Pavi Binning, president and chief executive officer of George Weston, in a May 10 conference call with analysts said the lines will add incremental capacity in cakes, donuts and pies. Mr. Binning did say that the amount of capacity the new lines will add has changed from earlier projections. Specifically, the company now expects a 40% increase in cakes (down from 50%), 20% increase for donuts (down from 30%) and about a 10% increase for pies.
“What we decided to do is take a little bit of pressure off some of the existing assets where we’ve been running them pretty hard in recent years,” Mr. Binning said.
|Pavi Binning, president and chief executive officer of George Weston|
While Weston is in the start-up phase with the lines currently, the company plans to really ramp up operations in the third and fourth quarters, he said, and expects it to take about a full year for the investments to contribute meaningful revenue.
“Ultimately when you put in a new production facility and capacity it takes — I would say — about a year to begin to build up the volume in terms of winning new business, because this process isn’t something that you can just switch on and off,” Mr. Binning said. “You have to then go and work with your customers, demonstrate that you’ve got the new capacity, they come in and see the facilities. And that is then hopefully what will generate new business.
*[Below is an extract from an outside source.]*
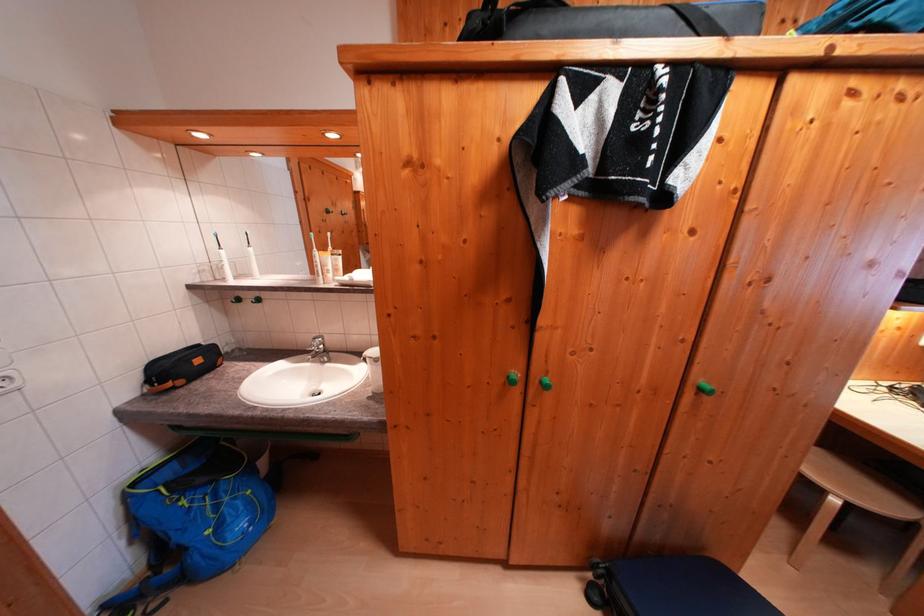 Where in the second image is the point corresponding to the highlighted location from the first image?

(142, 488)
But it normally takes about a year or so from the time that a facility is operational.”
Adjusted EBITDA in the Weston Foods segment totaled C$63 million ($48.6 million) in the first quarter of fiscal 2016 ended March 26, unchanged from the same period in fiscal 2015. Sales increased 12% to C$562 million ($433.7 million) from C$504 million.
Mr. Binning said Weston Foods’ outlook for 2016 remains unchanged, as the company expects sales growth generated by the new capacity and productivity improvements to more than offset continued investments and new plant costs, resulting in an increase in adjusted EBITDA in 2016 when compared with 2015.
“The increase in adjusted EBITDA is expected to be greater in the second half of the year, as a new plant capacity and capability come on-line,” he said. “Depreciation is projected to increase in 2016 when compared to 2015 and offset the improvement in adjusted EBITDA. In terms of capital, management expects to make investments of approximately C$300 million in 2016.”Overall, George Weston posted first-quarter net earnings attributable to common shareholders of C$37 million ($28.6 million), equal to C0.29 per share on the common stock, which compared with C$157 million a year ago. Sales increased 4% to C$10,800 million ($8,337 million).